Fine. So he's made a fetish basement, and he's letting others use it for free. He wants to make sure that nobody demands, or even suggests, he change his basement to accommodate their fetishes.
There's a way to do all that without being an arsehole.
Also putting an open source project out there doesn't absolve you of all social obligations simply because it's free. You can't say "well you are free to not use it, then it doesn't affect you at all" because that isn't true. By making and publicising this project he is actively discouraging other similar projects from happening - ones that might have less toxic leaders.
I should write a blog post about that because it seems to be an extremely common misconception.
> Also putting an open source project out there doesn't absolve you of all social obligations simply because it's free.
If I understand the guy correctly, he doesn't think that sharing software that he wrote comes with any obligations once he's sufficiently informed the recipients about damage it may cause. I agree with him.

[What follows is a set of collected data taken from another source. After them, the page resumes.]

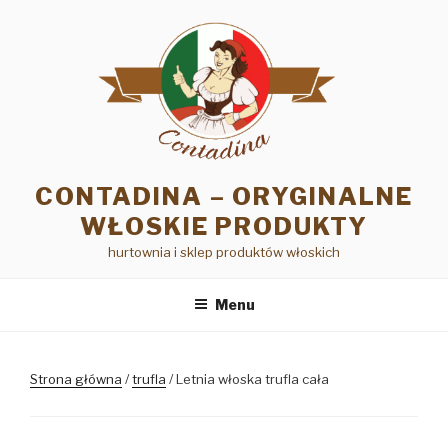
Przejdź
do
treści
CONTADINA – ORYGINALNE
WŁOSKIE PRODUKTY
hurtownia i sklep produktów włoskich
Menu
Strona główna
/
trufla
/ Letnia włoska trufla cała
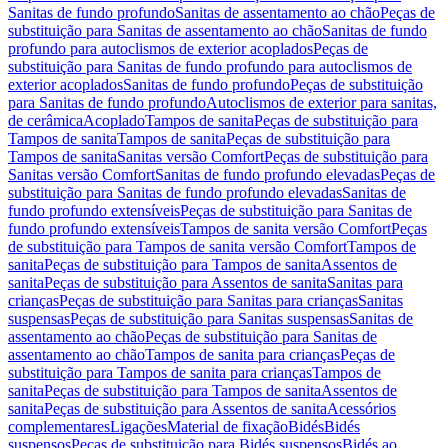
Sanitas de fundo profundo
Sanitas de assentamento ao chão
Peças de
substituição para Sanitas de assentamento ao chão
Sanitas de fundo
profundo para autoclismos de exterior acoplados
Peças de
substituição para Sanitas de fundo profundo para autoclismos de
exterior acoplados
Sanitas de fundo profundo
Peças de substituição
para Sanitas de fundo profundo
Autoclismos de exterior para sanitas,
de cerâmica
Acoplado
Tampos de sanita
Peças de substituição para
Tampos de sanita
Tampos de sanita
Peças de substituição para
Tampos de sanita
Sanitas versão Comfort
Peças de substituição para
Sanitas versão Comfort
Sanitas de fundo profundo elevadas
Peças de
substituição para Sanitas de fundo profundo elevadas
Sanitas de
fundo profundo extensíveis
Peças de substituição para Sanitas de
fundo profundo extensíveis
Tampos de sanita versão Comfort
Peças
de substituição para Tampos de sanita versão Comfort
Tampos de
sanita
Peças de substituição para Tampos de sanita
Assentos de
sanita
Peças de substituição para Assentos de sanita
Sanitas para
crianças
Peças de substituição para Sanitas para crianças
Sanitas
suspensas
Peças de substituição para Sanitas suspensas
Sanitas de
assentamento ao chão
Peças de substituição para Sanitas de
assentamento ao chão
Tampos de sanita para crianças
Peças de
substituição para Tampos de sanita para crianças
Tampos de
sanita
Peças de substituição para Tampos de sanita
Assentos de
sanita
Peças de substituição para Assentos de sanita
Acessórios
complementares
Ligações
Material de fixação
Bidés
Bidés
suspensos
Peças de substituição para Bidés suspensos
Bidés ao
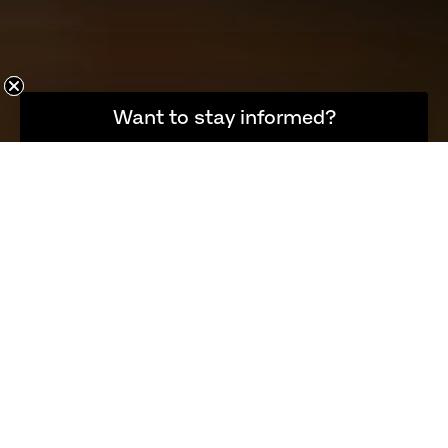
Want to stay informed?
Hold dig opdateret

I don't. Not morally anyway. By sharing it he's ensuring that no other less toxic projects can flourish (at least not as easily). That comes with some moral obligation not to be a complete dick.
putting an open source project out there doesn’t entail _any_ social obligations actually.
I can imagine the author took abuse from some extremely entitled people for some time and then just snapped.
If you ever ran any moderately successful oss project you get dozens of these people all the time; they demand your time, work, and attention and screech, complain, and blackmail you if you don’t instantly succumb to their demands.
It’s the one thing that always turned me off from doing oss more seriously;
users are just the worst.
Of course only a small fraction of users but if you have many users it’s a never ending flood
The toxicity is not about accepting contributions. I have zero issues with this, the project is, as you said, his personal garden. But the behavior in chats is absolutely toxic.
If you put out a sign "come listen to my music" and then throw out every second person, everyone wearing blue and every blonde with no warning, that is toxic. It is your play, but you are not treating people coming in with respect. My 2c.
You're just making excuses and ignoring the problem.
The problem is being verbally abusive towards people with no ill intent of any kind is unacceptable in ALL circumstances. No exceptions. You can refuse requests and ban whoever from your chatroom, that is his right.
You don't get the right to abuse and mock and harass people. Ever. Assuming that you do makes you a toxic asshole.
It's all very cut and dry. There's not really a gray area here. You either treat people with dignity or you're an asshole. Insisting that this kind of behavior is ever acceptable or excusable just means that you're also an asshole and looking for ways to rationalize and justify your own behavior.
No. There is 0 reason to be toxic or an asshat in general. It should not be accepted. He might have reasons to be protective, but one can do that in a respectful manner. But going around, making something up, banning people for asking or criticizing is not the way to go.
Once you make something public it's not a private garden anymore.
> No. There is 0 reason to be toxic or an asshat in general. It should not be accepted.
So, you wanna shame or force him into accepting contributions? That's ridiculous!
> Once you make something public it's not a private garden anymore.
Wait, are you saying if I have an actual garden that I myself own and maintain, and I let random people from the street come see it between noon and five every Sunday, it's no longer my private garsden? Then you and I are on different planets in this debate.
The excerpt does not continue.